Requires client support for Sentinel

Both Sentinel and Redis nodes must be reachable

Invasive to applications

4. Sentinel + Keepalived/Haproxy

Sentinel handles master failover while Keepalived moves the VIP. Haproxy can provide load balancing.

Pros:

Second‑level failover

Transparent to applications

Cons:

Higher maintenance cost

Potential split‑brain scenarios

Brief service interruption during Sentinel failover

5. Master/Slave + Keepalived

Native Redis master/slave with VIP managed by Keepalived. A custom script handles the master switch.

Pros:

Second‑level failover

Transparent to applications

Simple deployment, low maintenance cost

Cons:

Requires scripting for failover

Potential split‑brain issues

6. Redis Cluster

Redis 3.0 introduced a peer‑to‑peer cluster that shards keys into 16 384 slots. Clients are redirected to the node owning the slot, and the cluster uses a gossip protocol for node discovery.

Pros:

All‑in‑one deployment saves resources

Better performance than proxy modes

Automatic failover and slot migration with data availability

Officially supported with regular updates

Cons:

Relatively new architecture with limited best‑practice guidance

Limited multi‑key operation support

Clients must cache routing tables

Node discovery and resharding are not fully automated

7. Twemproxy

Multiple identical Twemproxy instances forward client requests to the appropriate Redis node based on a hash algorithm.

Pros:

Simple development, almost transparent to applications

Mature and widely used solution

Cons:

Proxy adds latency and can become a performance bottleneck

Scaling Twemproxy can be difficult

Redis expansion is cumbersome

Twitter has deprecated this approach internally

8. Codis

Codis, open‑sourced by Wandoujia, uses ZooKeeper for routing metadata, a web UI for management, and a stateless proxy compatible with the Redis protocol. It builds on Redis 2.8 with slot support.

Pros:

Simple development, nearly transparent to applications

Better performance than Twemproxy

Graphical UI, easy scaling, convenient operations

Cons:

Proxy still impacts performance

Many components require more machines

Modified Redis code makes upstream sync difficult

Future focus shifting to reborndb

Best Practices

Deploy Sentinel clusters with at least five nodes.

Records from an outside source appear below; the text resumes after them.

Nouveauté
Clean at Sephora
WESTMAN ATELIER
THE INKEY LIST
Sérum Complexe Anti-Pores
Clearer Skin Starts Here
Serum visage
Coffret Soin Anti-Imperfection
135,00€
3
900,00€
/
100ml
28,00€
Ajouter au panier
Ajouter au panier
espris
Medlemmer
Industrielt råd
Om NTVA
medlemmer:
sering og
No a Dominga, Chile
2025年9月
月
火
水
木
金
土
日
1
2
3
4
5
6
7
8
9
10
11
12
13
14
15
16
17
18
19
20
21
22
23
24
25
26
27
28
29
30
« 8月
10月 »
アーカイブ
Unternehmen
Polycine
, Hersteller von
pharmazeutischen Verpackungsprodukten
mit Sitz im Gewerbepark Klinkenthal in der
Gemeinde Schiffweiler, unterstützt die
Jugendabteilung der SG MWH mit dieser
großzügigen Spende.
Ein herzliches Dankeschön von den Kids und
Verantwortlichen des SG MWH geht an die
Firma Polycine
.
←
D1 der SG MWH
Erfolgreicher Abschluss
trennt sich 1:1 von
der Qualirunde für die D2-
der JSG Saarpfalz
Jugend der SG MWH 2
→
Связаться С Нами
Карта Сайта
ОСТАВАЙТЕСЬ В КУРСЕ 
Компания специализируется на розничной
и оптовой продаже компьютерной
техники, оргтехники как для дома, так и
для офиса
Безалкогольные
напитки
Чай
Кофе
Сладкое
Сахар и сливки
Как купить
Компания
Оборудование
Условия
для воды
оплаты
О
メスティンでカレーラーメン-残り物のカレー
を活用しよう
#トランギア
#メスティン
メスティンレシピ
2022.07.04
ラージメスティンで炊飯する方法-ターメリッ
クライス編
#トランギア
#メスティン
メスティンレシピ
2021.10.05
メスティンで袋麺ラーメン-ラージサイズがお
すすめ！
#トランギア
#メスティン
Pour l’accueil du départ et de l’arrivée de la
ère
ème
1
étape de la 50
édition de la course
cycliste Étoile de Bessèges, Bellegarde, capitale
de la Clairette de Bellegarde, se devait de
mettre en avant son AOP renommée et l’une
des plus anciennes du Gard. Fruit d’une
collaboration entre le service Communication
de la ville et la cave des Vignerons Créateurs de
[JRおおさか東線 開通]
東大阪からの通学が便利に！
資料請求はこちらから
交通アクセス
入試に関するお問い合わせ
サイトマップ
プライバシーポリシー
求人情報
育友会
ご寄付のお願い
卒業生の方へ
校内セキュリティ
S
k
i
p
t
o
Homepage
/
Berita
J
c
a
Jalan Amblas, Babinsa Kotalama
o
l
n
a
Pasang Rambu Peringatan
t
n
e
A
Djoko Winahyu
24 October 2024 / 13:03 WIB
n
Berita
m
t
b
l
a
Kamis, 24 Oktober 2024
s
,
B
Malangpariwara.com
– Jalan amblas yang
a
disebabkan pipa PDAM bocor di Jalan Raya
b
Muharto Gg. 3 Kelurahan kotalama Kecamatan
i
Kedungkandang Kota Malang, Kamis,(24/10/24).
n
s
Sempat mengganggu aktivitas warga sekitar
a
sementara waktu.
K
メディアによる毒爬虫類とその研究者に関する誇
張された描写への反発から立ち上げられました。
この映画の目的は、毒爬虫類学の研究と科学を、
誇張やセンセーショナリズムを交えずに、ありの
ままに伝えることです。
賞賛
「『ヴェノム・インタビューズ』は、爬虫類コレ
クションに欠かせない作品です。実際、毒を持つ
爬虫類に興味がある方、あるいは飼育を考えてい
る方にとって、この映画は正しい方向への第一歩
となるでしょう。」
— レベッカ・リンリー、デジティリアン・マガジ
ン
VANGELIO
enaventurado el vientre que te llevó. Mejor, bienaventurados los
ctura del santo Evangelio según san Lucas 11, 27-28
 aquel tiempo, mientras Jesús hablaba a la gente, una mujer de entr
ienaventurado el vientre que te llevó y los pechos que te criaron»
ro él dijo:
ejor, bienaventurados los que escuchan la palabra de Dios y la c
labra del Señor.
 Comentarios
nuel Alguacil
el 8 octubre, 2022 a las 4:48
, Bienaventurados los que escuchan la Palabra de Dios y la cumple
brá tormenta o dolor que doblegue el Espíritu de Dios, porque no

Share a Sentinel cluster across large services, proxying all ports.

Allocate distinct Redis port ranges per business.

Implement custom scripts in Python for flexibility.

Scripts must check the current Sentinel role.

Pass parameters: .

Use paramiko for SSH to avoid repeated connections.

Disable UseDNS no and GSSAPIAuthentication no to speed up SSH.

Fork a separate process for WeChat or email alerts to avoid blocking the main process.

All automatic or manual failover actions should complete within 15 seconds.

Conclusion

The talk highlighted the necessity of Redis high availability, explained Sentinel internals, compared several HA architectures, and shared practical best‑practice recommendations, providing a solid reference for building reliable Redis services.